• [What you have to do]: Please reproduce, exactly and in full, the lines from the one containing "着することで、リアビューに北米らしい存在感とスポーツイメー" to the end of the material below.
========================================
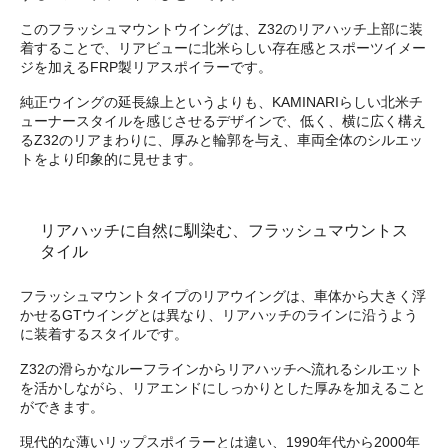
このフラッシュマウントウイングは、Z32のリアハッチ上部に装
着することで、リアビューに北米らしい存在感とスポーツイメー
ジを加えるFRP製リアスポイラーです。
純正ウイングの延長線上というよりも、KAMINARIらしい北米チ
ューナースタイルを感じさせるデザインで、低く、横に広く構え
るZ32のリアまわりに、厚みと輪郭を与え、車両全体のシルエッ
トをより印象的に見せます。
リアハッチに自然に馴染む、フラッシュマウントス
タイル
フラッシュマウントタイプのリアウイングは、車体から大きく浮
かせるGTウイングとは異なり、リアハッチのラインに沿うよう
に装着するスタイルです。
Z32の滑らかなルーフラインからリアハッチへ流れるシルエット
を活かしながら、リアエンドにしっかりとした厚みを加えること
ができます。
現代的な薄いリップスポイラーとは違い、1990年代から2000年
========================================
• [Response below]:
着することで、リアビューに北米らしい存在感とスポーツイメー
ジを加えるFRP製リアスポイラーです。
純正ウイングの延長線上というよりも、KAMINARIらしい北米チ
ューナースタイルを感じさせるデザインで、低く、横に広く構え
るZ32のリアまわりに、厚みと輪郭を与え、車両全体のシルエッ
トをより印象的に見せます。
リアハッチに自然に馴染む、フラッシュマウントス
タイル
フラッシュマウントタイプのリアウイングは、車体から大きく浮
かせるGTウイングとは異なり、リアハッチのラインに沿うよう
に装着するスタイルです。
Z32の滑らかなルーフラインからリアハッチへ流れるシルエット
を活かしながら、リアエンドにしっかりとした厚みを加えること
ができます。
現代的な薄いリップスポイラーとは違い、1990年代から2000年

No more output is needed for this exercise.